国民は、質の悪い議員が減るだろうと短絡的に誤解して賛成するかもしれないが、国民がなくしたい議員が繰り返し当選する可能性も大いにある。小選挙区制では、二大政党の公認を得た議員が当選する可能性が強いからだ。
公認を得た時点で勝負は半分決まっているのである。そもそも二大政党政治が議会の理想像であると誰が決めたのか。国民は多党化でよいと思っているのではないか。
議会制民主主義の基本へ立ち返れ
現在の「小選挙区比例代表並立制」を決めたときも、小選挙区の議席数と比例の議席数の配分については政党間の対立が激しく、配分は二転三転した。どういう配分が適正であるかについて決め手はない。

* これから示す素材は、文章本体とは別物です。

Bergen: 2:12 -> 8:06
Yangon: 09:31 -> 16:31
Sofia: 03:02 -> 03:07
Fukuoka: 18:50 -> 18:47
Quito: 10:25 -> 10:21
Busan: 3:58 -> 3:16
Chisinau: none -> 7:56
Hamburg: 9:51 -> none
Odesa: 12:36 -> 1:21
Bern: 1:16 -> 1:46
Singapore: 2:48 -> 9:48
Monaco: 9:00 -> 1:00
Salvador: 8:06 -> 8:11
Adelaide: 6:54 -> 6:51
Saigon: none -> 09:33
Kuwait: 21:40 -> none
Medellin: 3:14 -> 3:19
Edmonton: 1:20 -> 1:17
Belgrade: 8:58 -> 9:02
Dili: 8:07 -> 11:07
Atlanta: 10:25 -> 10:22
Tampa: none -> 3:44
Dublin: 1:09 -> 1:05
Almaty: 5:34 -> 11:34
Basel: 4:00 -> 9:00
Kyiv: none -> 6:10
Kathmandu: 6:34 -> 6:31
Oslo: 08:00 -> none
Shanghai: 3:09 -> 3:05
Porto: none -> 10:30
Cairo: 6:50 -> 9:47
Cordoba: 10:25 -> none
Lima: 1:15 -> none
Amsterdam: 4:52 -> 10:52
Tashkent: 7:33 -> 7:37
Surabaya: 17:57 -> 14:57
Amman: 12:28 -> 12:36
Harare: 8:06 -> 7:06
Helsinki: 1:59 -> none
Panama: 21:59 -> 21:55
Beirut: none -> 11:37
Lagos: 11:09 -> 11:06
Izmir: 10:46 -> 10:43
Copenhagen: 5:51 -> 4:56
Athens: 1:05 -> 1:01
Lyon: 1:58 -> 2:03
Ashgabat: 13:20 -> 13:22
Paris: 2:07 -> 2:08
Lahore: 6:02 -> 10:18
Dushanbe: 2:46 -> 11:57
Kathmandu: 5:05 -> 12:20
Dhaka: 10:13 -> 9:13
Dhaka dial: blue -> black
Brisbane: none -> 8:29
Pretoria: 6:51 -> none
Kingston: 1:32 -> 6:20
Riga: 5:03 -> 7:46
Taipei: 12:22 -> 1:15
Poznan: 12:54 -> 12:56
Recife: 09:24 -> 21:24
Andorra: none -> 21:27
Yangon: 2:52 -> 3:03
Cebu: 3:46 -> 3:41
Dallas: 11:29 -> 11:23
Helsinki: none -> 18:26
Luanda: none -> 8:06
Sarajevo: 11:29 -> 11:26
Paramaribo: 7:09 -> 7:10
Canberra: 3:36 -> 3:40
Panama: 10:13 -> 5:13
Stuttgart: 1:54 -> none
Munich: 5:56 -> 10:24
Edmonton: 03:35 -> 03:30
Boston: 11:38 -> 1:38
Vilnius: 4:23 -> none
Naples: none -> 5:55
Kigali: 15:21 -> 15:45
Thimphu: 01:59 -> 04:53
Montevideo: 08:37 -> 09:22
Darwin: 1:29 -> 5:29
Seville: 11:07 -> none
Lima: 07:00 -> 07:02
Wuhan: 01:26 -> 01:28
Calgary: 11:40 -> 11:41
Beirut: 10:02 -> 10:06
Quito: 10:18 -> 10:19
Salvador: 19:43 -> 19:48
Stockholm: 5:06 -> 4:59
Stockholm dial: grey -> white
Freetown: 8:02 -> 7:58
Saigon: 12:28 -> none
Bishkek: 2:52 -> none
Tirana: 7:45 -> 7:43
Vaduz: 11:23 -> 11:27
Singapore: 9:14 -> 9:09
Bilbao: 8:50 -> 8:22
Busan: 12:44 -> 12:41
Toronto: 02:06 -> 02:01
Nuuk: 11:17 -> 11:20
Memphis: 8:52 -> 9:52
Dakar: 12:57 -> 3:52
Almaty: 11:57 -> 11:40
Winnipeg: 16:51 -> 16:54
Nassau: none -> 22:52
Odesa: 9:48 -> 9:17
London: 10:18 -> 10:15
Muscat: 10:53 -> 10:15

議会制民主主義の大きな基本は二つあって、一つは多数決原理、もう一つは少数意見の尊重である。最後は多数決で決めるが、そこに至るプロセスとしての議論が大いに尊重されなければならない。議員定数削減の問題についても国民が納得するよう国会で大いに議論されるべきである。
今回の発端は自民党と日本維新の会による連立政権合意だったが、内閣をつくることについての合意で議会の議員選挙について決定することには異論もある。自民党の中でも定数削減を含む選挙制度改革は議長の下に置かれている与野党の協議会が責任を持って議論するのが筋という意見もあるようだ。一方では選挙区を変更するのは大変だからスピード重視で比例の定数を削減するべきだという考えも報道されている。
もともと中選挙区制が「小選挙区比例代表並立制」に変更されたきっかけが「政治とカネ」の問題であったとすれば、政治とカネの透明性そして企業・団体献金の問題を捨象して議員定数削減問題だけに焦点を絞ってしまう進め方では国民の政治不信は解消しないのではないか。